Untuk mencapainya mensyaratkan
pelatihan.
Biasanya
pelatihan diikuti oleh orang yang sudah memiliki gelar sarjana, seperti untuk
menjadi seorang pengacara, maka seorang sarjana hukum harus mengikuti pelatihan
tertentu sehingga memiliki sertifikat atau menjadi seorang apoteker dan profesi
lainnya. Walaupun begitu ada juga beberapa profesi yang langsung melekat sesuai
gelar kesarjanaannya karena dalam kurikulum pendidikan tingginya diberikan juga
materi teknis sebagaimana pelatihan.
2.
Pelatihan tersebut meliputi komponen
intelektual yang signifikan dengan latar belakang pendidikannya.
3.
Setiap orang yang sudah mengikuti
pelatihan mampu memberikan jasa yang bermanfaat bagi kehidupan masyarakat.
Profesi berorientasi memberikan jasa untuk kepentingan umum daripada
kepentingan sendiri.
4.
Untuk profesi tertentu diperlukan proses
lisensi atau sertifikasi sehingga setiap orang yang mengaku berprofesi tertentu
akan memiliki sertifikat.
5.
Suatu profesi biasanya membentuk ikatan
organisasi tempat bernaungnya orang-orang yang seprofesi.
Jonhson (1991) dalam
Hikmat (2011: 19) mengemukakan enam kriteria untuk bidang pekerjaan yang
disebut sebagai profesional : Keterampilan yang didasarkan pada pengetahuan
teoretis; penyediaan pelatihan dan pendidikan; pengujian kemampuan anggota;
adanya organisasi; kepatutan kepada suatu aturan main profesional; dan
jasa-jasa yang sifatnya altruistik.
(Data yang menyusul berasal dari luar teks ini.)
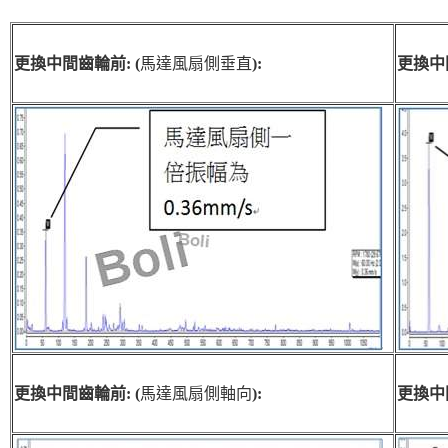
更換中間齒輪前: (
馬達風扇側垂直
):
更換中間
更換中間齒輪前: (
馬達風扇側軸向
):
更換中間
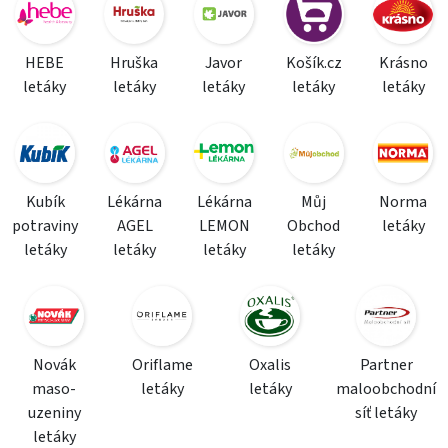
HEBE
Hruška
Javor
Košík.cz
Krásno
letáky
letáky
letáky
letáky
letáky
Kubík
Lékárna
Lékárna
Můj
Norma
potraviny
AGEL
LEMON
Obchod
letáky
letáky
letáky
letáky
letáky
Novák
Oriflame
Oxalis
Partner
maso-
letáky
letáky
maloobchodní
uzeniny
síť letáky
letáky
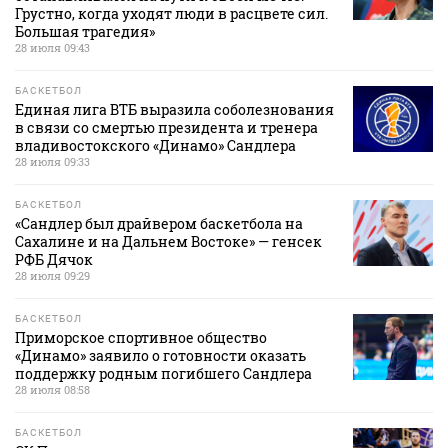
Грустно, когда уходят люди в расцвете сил.
Большая трагедия»
28 июля 09:43
БАСКЕТБОЛ
Единая лига ВТБ выразила соболезнования
в связи со смертью президента и тренера
владивостокского «Динамо» Сандлера
28 июля 09:33
БАСКЕТБОЛ
«Сандлер был драйвером баскетбола на
Сахалине и на Дальнем Востоке» — генсек
РФБ Дячок
28 июля 09:29
БАСКЕТБОЛ
Приморское спортивное общество
«Динамо» заявило о готовности оказать
поддержку родным погибшего Сандлера
28 июля 08:58
БАСКЕТБОЛ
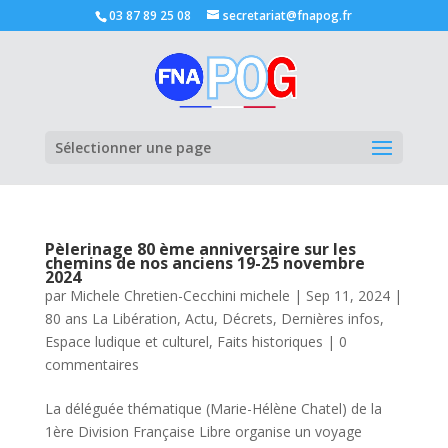
03 87 89 25 08
secretariat@fnapog.fr
Ouvrir la
Sélectionner une page
Pèlerinage 80 ème anniversaire sur les
chemins de nos anciens 19-25 novembre
2024
par
Michele Chretien-Cecchini michele
|
Sep 11, 2024
|
80 ans La Libération
,
Actu
,
Décrets
,
Dernières infos
,
Espace ludique et culturel
,
Faits historiques
|
0
commentaires
La déléguée thématique (Marie-Hélène Chatel) de la
1ère Division Française Libre organise un voyage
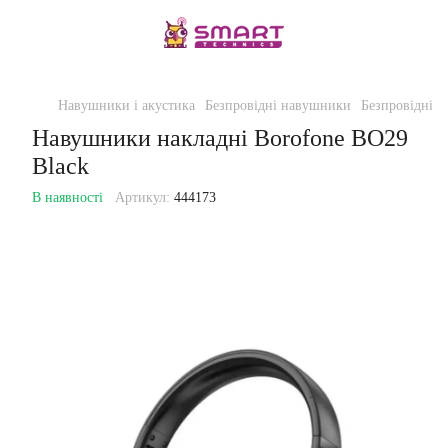
Навушники і акустика
Безпровідні навушники
Безпровідні 
Навушники накладні Borofone BO29
Black
В наявності
Артикул:
444173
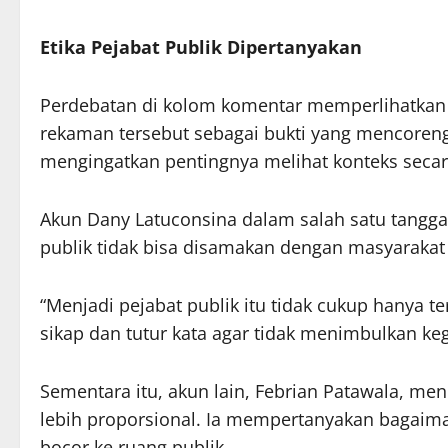
Etika Pejabat Publik Dipertanyakan
Perdebatan di kolom komentar memperlihatkan 
rekaman tersebut sebagai bukti yang mencoreng 
mengingatkan pentingnya melihat konteks seca
Akun Dany Latuconsina dalam salah satu tang
publik tidak bisa disamakan dengan masyarakat 
“Menjadi pejabat publik itu tidak cukup hanya 
sikap dan tutur kata agar tidak menimbulkan keg
Sementara itu, akun lain, Febrian Patawala, me
lebih proporsional. Ia mempertanyakan bagaiman
bocor ke ruang publik.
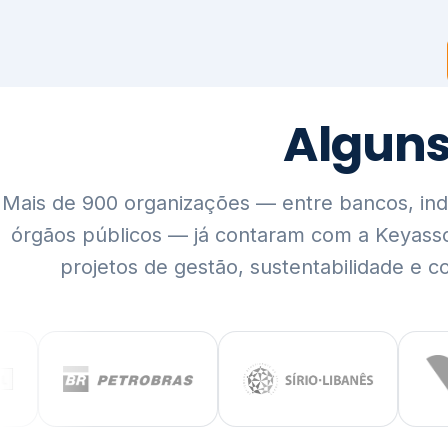
Mais de 900 organizações — entre bancos, indús
órgãos públicos — já contaram com a Keyass
projetos de gestão, sustentabilidade e c
QUEM SOMOS
Rigor técnico,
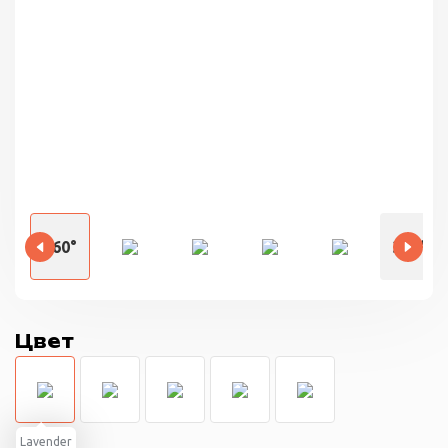
360°
360°
Цвет
Lavender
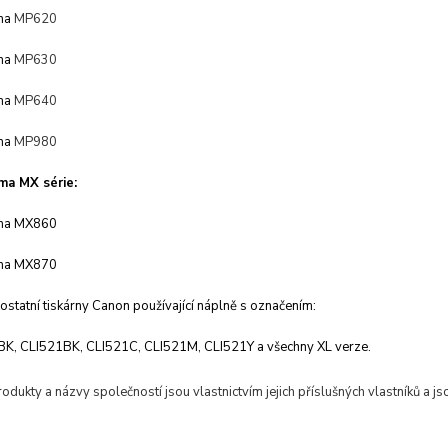
ma
MP620
ma
MP630
ma
MP640
ma
MP980
ma MX série:
ma
MX860
ma
MX870
statní tiskárny Canon používající náplně s označením:
, CLI521BK, CLI521C, CLI521M, CLI521Y a všechny XL verze.
dukty a názvy společností jsou vlastnictvím jejich příslušných vlastníků a jso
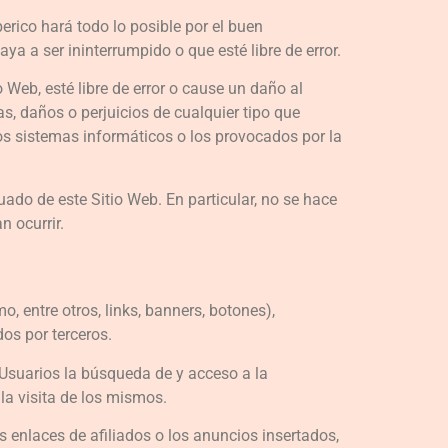
berico hará todo lo posible por el buen
a a ser ininterrumpido o que esté libre de error.
Web, esté libre de error o cause un daño al
s, daños o perjuicios de cualquier tipo que
los sistemas informáticos o los provocados por la
do de este Sitio Web. En particular, no se hace
n ocurrir.
 entre otros, links, banners, botones),
os por terceros.
s Usuarios la búsqueda de y acceso a la
la visita de los mismos.
 enlaces de afiliados o los anuncios insertados,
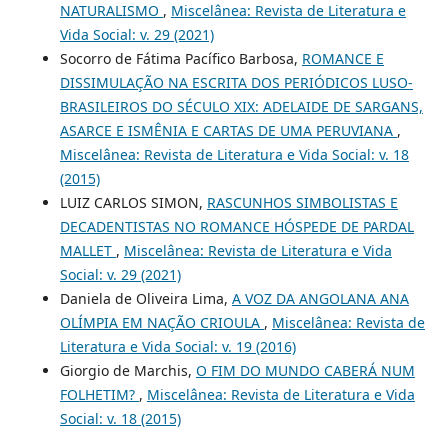
NATURALISMO
,
Miscelânea: Revista de Literatura e
Vida Social: v. 29 (2021)
Socorro de Fátima Pacífico Barbosa,
ROMANCE E
DISSIMULAÇÃO NA ESCRITA DOS PERIÓDICOS LUSO-
BRASILEIROS DO SÉCULO XIX: ADELAIDE DE SARGANS,
ASARCE E ISMÊNIA E CARTAS DE UMA PERUVIANA
,
Miscelânea: Revista de Literatura e Vida Social: v. 18
(2015)
LUIZ CARLOS SIMON,
RASCUNHOS SIMBOLISTAS E
DECADENTISTAS NO ROMANCE HÓSPEDE DE PARDAL
MALLET
,
Miscelânea: Revista de Literatura e Vida
Social: v. 29 (2021)
Daniela de Oliveira Lima,
A VOZ DA ANGOLANA ANA
OLÍMPIA EM NAÇÃO CRIOULA
,
Miscelânea: Revista de
Literatura e Vida Social: v. 19 (2016)
Giorgio de Marchis,
O FIM DO MUNDO CABERÁ NUM
FOLHETIM?
,
Miscelânea: Revista de Literatura e Vida
Social: v. 18 (2015)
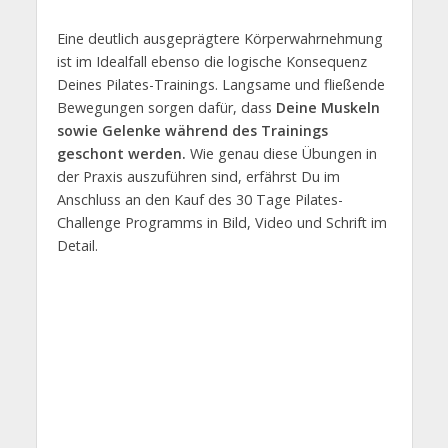
Eine deutlich ausgeprägtere Körperwahrnehmung
ist im Idealfall ebenso die logische Konsequenz
Deines Pilates-Trainings. Langsame und fließende
Bewegungen sorgen dafür, dass
Deine Muskeln
sowie Gelenke während des Trainings
geschont werden.
Wie genau diese Übungen in
der Praxis auszuführen sind, erfährst Du im
Anschluss an den Kauf des 30 Tage Pilates-
Challenge Programms in Bild, Video und Schrift im
Detail.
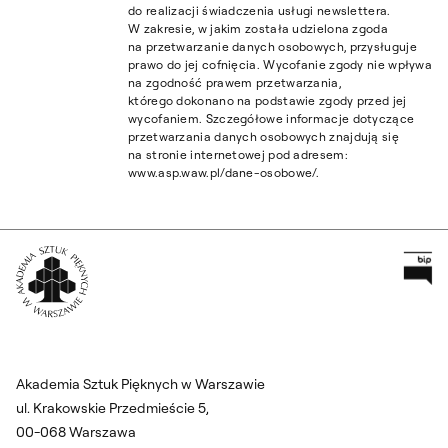
do realizacji świadczenia usługi newslettera.
W zakresie, w jakim została udzielona zgoda
na przetwarzanie danych osobowych, przysługuje
prawo do jej cofnięcia. Wycofanie zgody nie wpływa
na zgodność prawem przetwarzania,
którego dokonano na podstawie zgody przed jej
wycofaniem. Szczegółowe informacje dotyczące
przetwarzania danych osobowych znajdują się
na stronie internetowej pod adresem:
www.asp.waw.pl/dane-osobowe/.
Pr
Wróć na Stronę Główną
Akademia Sztuk Pięknych w Warszawie
ul. Krakowskie Przedmieście 5,
00-068 Warszawa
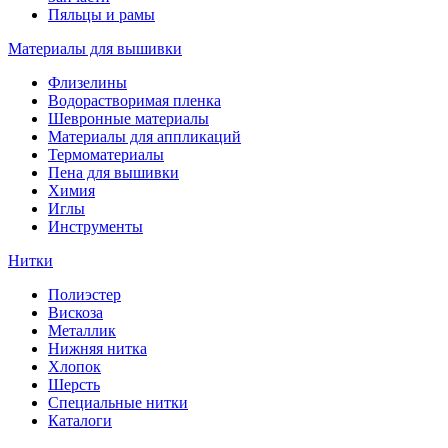
Пяльцы и рамы
Материалы для вышивки
Флизелины
Водорастворимая пленка
Шевронные материалы
Материалы для аппликаций
Термоматериалы
Пена для вышивки
Химия
Иглы
Инструменты
Нитки
Полиэстер
Вискоза
Металлик
Нижняя нитка
Хлопок
Шерсть
Специальные нитки
Каталоги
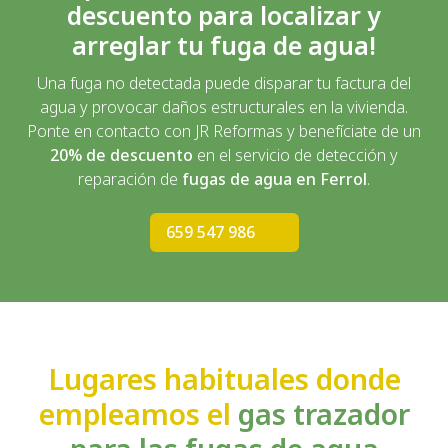
descuento para localizar y
arreglar tu fuga de agua!
Una fuga no detectada puede disparar tu factura del
agua y provocar daños estructurales en la vivienda.
Ponte en contacto con JR Reformas y benefíciate de un
20% de descuento
en el servicio de detección y
reparación de
fugas de agua en Ferrol
.
659 547 986
Lugares habituales donde
empleamos el
gas trazador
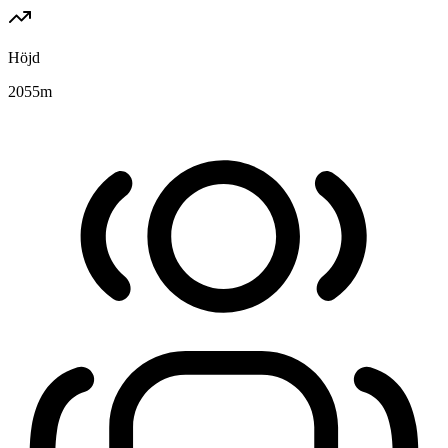
Höjd
2055
m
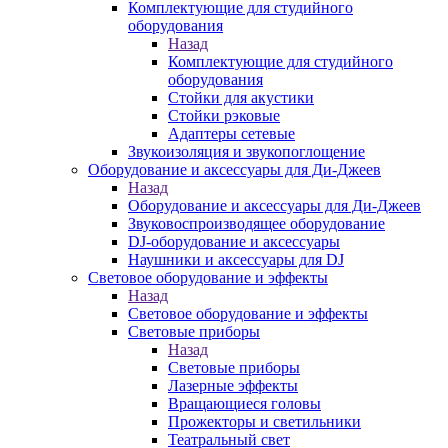
Комплектующие для студийного
оборудования
Назад
Комплектующие для студийного
оборудования
Стойки для акустики
Стойки рэковые
Адаптеры сетевые
Звукоизоляция и звукопоглощение
Оборудование и аксессуары для Ди-Джеев
Назад
Оборудование и аксессуары для Ди-Джеев
Звуковоспроизводящее оборудование
DJ-оборудование и аксессуары
Наушники и аксессуары для DJ
Световое оборудование и эффекты
Назад
Световое оборудование и эффекты
Световые приборы
Назад
Световые приборы
Лазерные эффекты
Вращающиеся головы
Прожекторы и светильники
Театральный свет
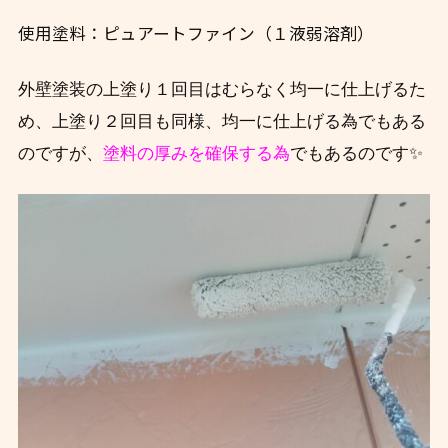
使用塗料：ピュアートファイン（１液弱溶剤）
外壁塗装の上塗り１回目はむらなく均一に仕上げるた
め、上塗り２回目も同様、均一に仕上げる為でもある
のですが、
塗料の厚みを確保する為
でもあるのです✨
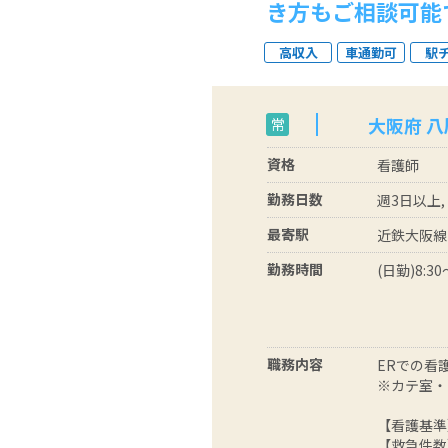
き方もご相談可能
高収入
車通勤可
駅
大阪府 八
常
資格
看護師
勤務日数
週3日以上,
最寄駅
近鉄大阪線
勤務時間
(日勤)8:30
職務内容
ERでの看
※カテ室・
【看護基準
【救急件数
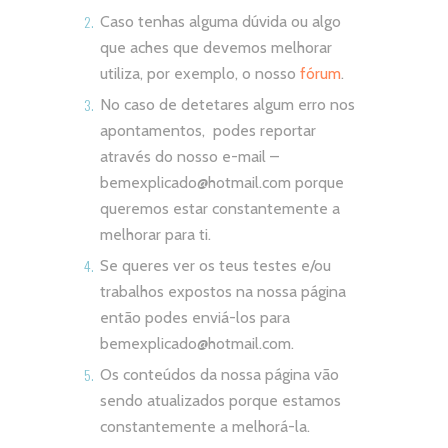
Caso tenhas alguma dúvida ou algo
que aches que devemos melhorar
utiliza, por exemplo, o nosso
fórum
.
No caso de detetares algum erro nos
apontamentos, podes reportar
através do nosso e-mail –
bemexplicado@hotmail.com
porque
queremos estar constantemente a
melhorar para ti.
Se queres ver os teus testes e/ou
trabalhos expostos na nossa página
então podes enviá-los para
bemexplicado@hotmail.com
.
Os conteúdos da nossa página vão
sendo atualizados porque estamos
constantemente a melhorá-la.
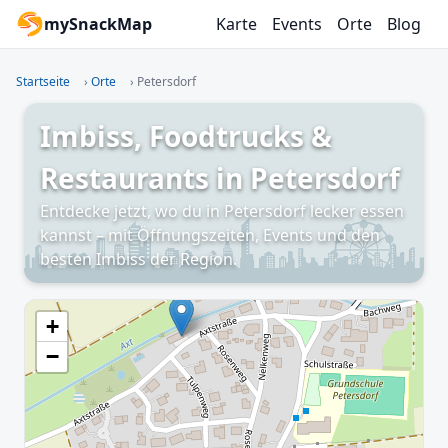
mySnackMap
Karte
Events
Orte
Blog
Startseite
›
Orte
›
Petersdorf
Imbiss, Foodtrucks &
Restaurants in Petersdorf
Entdecke jetzt, wo du in Petersdorf lecker essen
kannst – mit Öffnungszeiten, Events und den
besten Imbiss der Region.
+
−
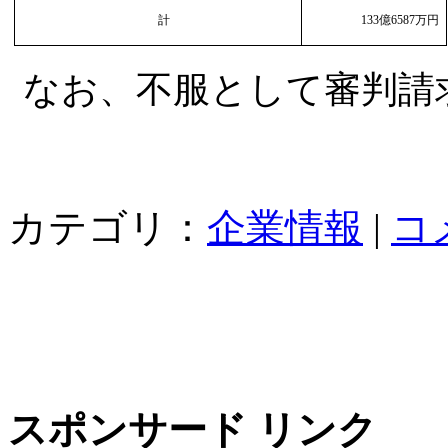
計
133
億6587万円
なお、不服として審判請
カテゴリ：
企業情報
|
コ
スポンサード リンク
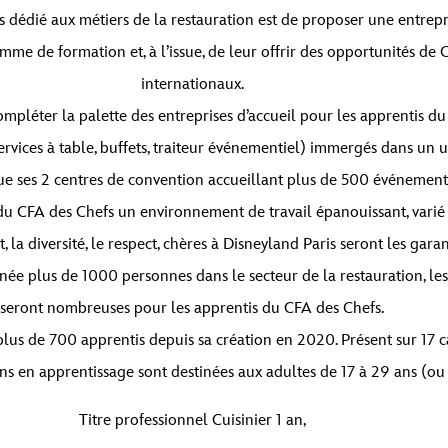
es dédié aux métiers de la restauration est de proposer une entrepri
gramme de formation et, à l’issue, de leur offrir des opportunités d
internationaux.
pléter la palette des entreprises d’accueil pour les apprentis du C
services à table, buffets, traiteur événementiel) immergés dans un
ue ses 2 centres de convention accueillant plus de 500 événement
u CFA des Chefs un environnement de travail épanouissant, varié 
la diversité, le respect, chères à Disneyland Paris seront les gara
née plus de 1000 personnes dans le secteur de la restauration, les
seront nombreuses pour les apprentis du CFA des Chefs.
lus de 700 apprentis depuis sa création en 2020. Présent sur 17 ca
s en apprentissage sont destinées aux adultes de 17 à 29 ans (ou p
Titre professionnel Cuisinier 1 an,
Elliott (1972) dalam Hikmat (2011: 19) menyodorkan
tujuh kriterian profesional : pengetahuan yang digunakan bersifat luas dan
teoretis; tugas yang dilakukan berada dalam situasi yang tidak rutin; keputusan
yang dibuat sifatnya tidak terprogram, sebaliknya didasarkan atas tujuan-tujuan
yang dibuat; identitasnya didukung oleh kelompok profesi; pekerjaan merupakan
basis untuk mencapai tujuan; pendidikan bersifat ekstensif; dan peran yang
dijalankan bersifat total.
Rismawati (2008) dalam
Hikmat (2011: 19) merinci ciri-ciri profesional sebagai berikut :
a.
Memiliki skill atau kemampuan, pengetahuan tinggi yang tidak dipunyai oleh
orang umum lainnya;
b.
Mempunyai kode etik yang merupakan
standar moral bagi setiap profesi yang dituangkan secara formal, tertulis dan
normatif dalam bentuk aturan main;
c.
Memiliki tanggung jawab profesi
(responsibility) dan intregitas pribadi (integrity) baik terhadap dirinya
maupun terhadap publik;
d.
Memiliki jiwa pengabdian terhadap publik
atau masyarakat;
e.
Otonomisasi organisasi profesional,
yaitu memiliki kemampuan untuk mengelola, tidak tergantung pada pihak lain
sekaligus dapat bekerja sama dengan pihak lain;
f.
Menjadi anggota salah satu organisai
profesi sebagai wadah untuk menjaga eksistensinya.
Sementara itu, Sobur
(2001) dalam Hikmat (2011: 20) menyodorkan lima hal yang disarankan sebagai
struktur sikap yang diperlukan bagi setiap jenis profesional, yakni :
1.
Profesional menggunakan organisasi atau
kelompok profesional sebagai kelompok referensi utama. Tujuan-tujuan dan
aspirasi-aspirasi profesional bukanlah diperuntukan bagi seorang majikan atau
setatus loka dari masyarakat setempat; kesetiaanya adalah pada bidang tugas.
2.
Profesional melayani masyarakat.
Tujuannya melayani masyarakat dengan baik. Ia altruistik, mengutamakan
kepentingan umum.
3.
Profesional memiliki kepedulian atau
rasa terpanggil dalam bidangnya. Komitmen ini memperteguh dan melengkapi
tanggung jawabnya dalam melayani masyarakat. Ia melaksanakan profesinya karena
merasa komitmennya yang mendalam; dan ini menopanginya selama periode-periode
pelatihan dalam penekanan secara berulang-ulang.
4.
Profesional memiliki rasa otonomi.
Profesional membuat keputusan-keputusan dan ia bebas untuk mengorganisasikan
pekerjaannya di dalam kendala-kendala fungsional tertentu.
5.
Profesional mengatur dirinya sendiri.
Dalam hal kerumitan tugas dan persyaratan keterampilan, hanya rekan-rekan
sepekerjaannya yang mempunyai hak dan wewenang untuk melakukan penilaian.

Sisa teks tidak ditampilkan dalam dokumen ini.